Exercise data Block Start
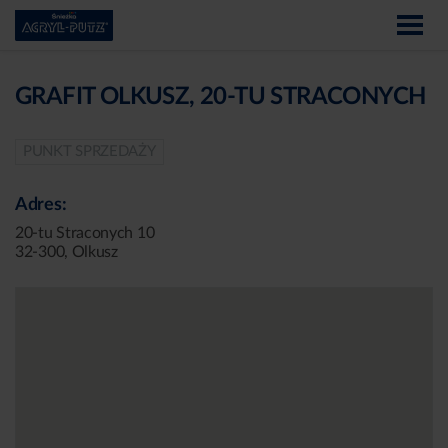
GRAFIT OLKUSZ, 20-TU STRACONYCH
PUNKT SPRZEDAŻY
Adres:
20-tu Straconych 10
32-300, Olkusz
Exercise data Block End
_What is needed_
Return to the listing above and set it down exactly, leaving out its pictures.

_Completed task_
GRAFIT OLKUSZ, 20-TU STRACONYCH
PUNKT SPRZEDAŻY
Adres:
20-tu Straconych 10
32-300, Olkusz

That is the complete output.